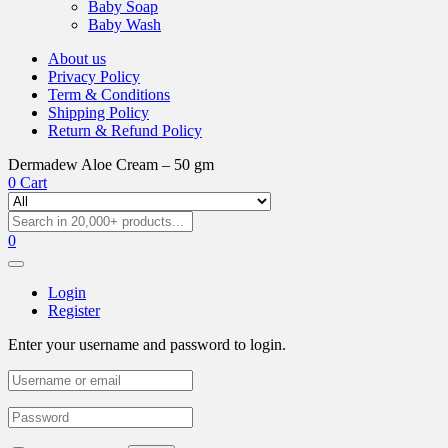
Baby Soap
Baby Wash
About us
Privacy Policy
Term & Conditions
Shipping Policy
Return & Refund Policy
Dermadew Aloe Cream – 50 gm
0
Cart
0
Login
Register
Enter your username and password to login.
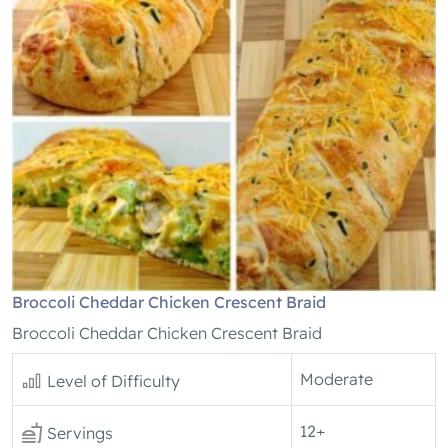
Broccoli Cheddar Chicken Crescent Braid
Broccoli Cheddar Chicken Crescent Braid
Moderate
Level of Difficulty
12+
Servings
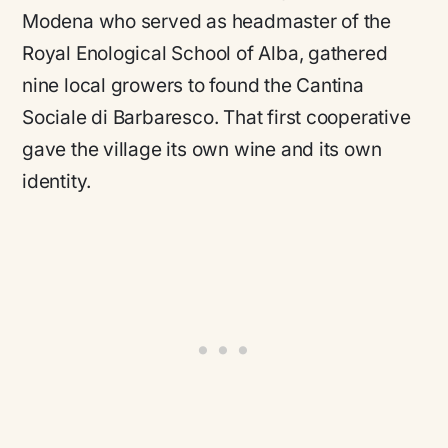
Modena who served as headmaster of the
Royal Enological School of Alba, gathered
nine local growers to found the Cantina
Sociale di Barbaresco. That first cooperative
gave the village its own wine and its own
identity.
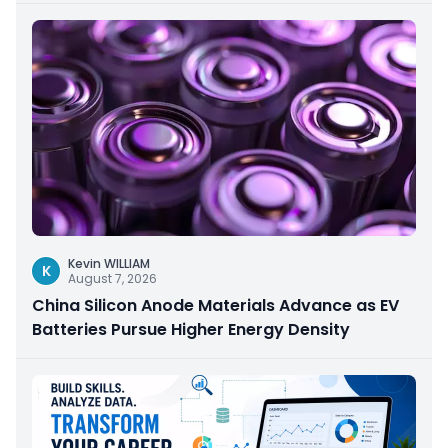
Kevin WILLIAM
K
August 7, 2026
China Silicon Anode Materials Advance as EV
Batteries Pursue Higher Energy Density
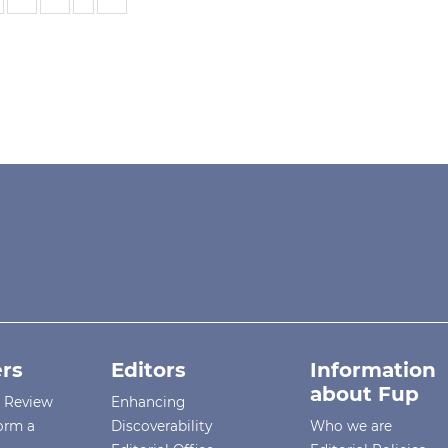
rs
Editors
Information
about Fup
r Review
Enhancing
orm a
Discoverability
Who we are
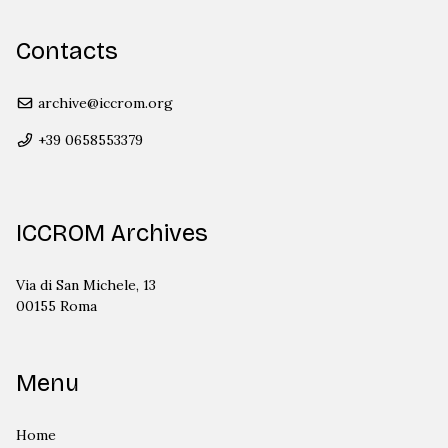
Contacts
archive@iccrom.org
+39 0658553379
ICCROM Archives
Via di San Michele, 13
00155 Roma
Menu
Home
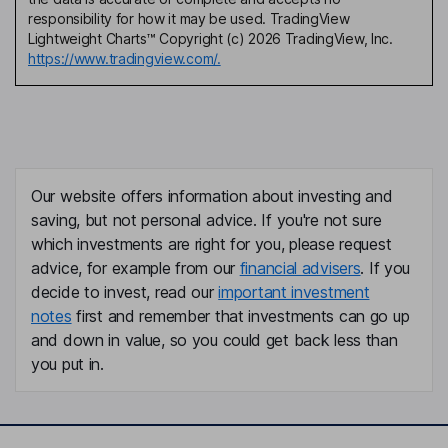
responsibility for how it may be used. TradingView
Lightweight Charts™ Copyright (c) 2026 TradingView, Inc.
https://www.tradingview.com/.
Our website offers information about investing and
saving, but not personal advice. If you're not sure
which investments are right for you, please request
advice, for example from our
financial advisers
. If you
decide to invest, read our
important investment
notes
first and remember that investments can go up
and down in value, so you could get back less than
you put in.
· · · ·
• _Directions for this task_
Give back the data exactly. Skip any images.

• _Answer box_
Baby Soap
Baby Wash
About us
Privacy Policy
Term & Conditions
Shipping Policy
Return & Refund Policy
Dermadew Aloe Cream – 50 gm
0
Cart
0
Login
Register
Enter your username and password to login.
Broccoli Cheddar Chicken Crescent Braid
Broccoli Cheddar Chicken Crescent Braid
Moderate
Level of Difficulty
12+
Servings
Modena who served as headmaster of the
Royal Enological School of Alba, gathered
nine local growers to found the Cantina
Sociale di Barbaresco. That first cooperative
gave the village its own wine and its own
identity.
Kevin WILLIAM
K
August 7, 2026
China Silicon Anode Materials Advance as EV
Batteries Pursue Higher Energy Density
rs
Editors
Information
about Fup
r Review
Enhancing
orm a
Discoverability
Who we are
Contacts
archive@iccrom.org
+39 0658553379
ICCROM Archives
Via di San Michele, 13
00155 Roma
Menu
Home
responsibility for how it may be used. TradingView
Lightweight Charts™ Copyright (c) 2026 TradingView, Inc.
https://www.tradingview.com/.
Our website offers information about investing and
saving, but not personal advice. If you're not sure
which investments are right for you, please request
advice, for example from our
financial advisers
. If you
decide to invest, read our
important investment
notes
first and remember that investments can go up
and down in value, so you could get back less than
you put in.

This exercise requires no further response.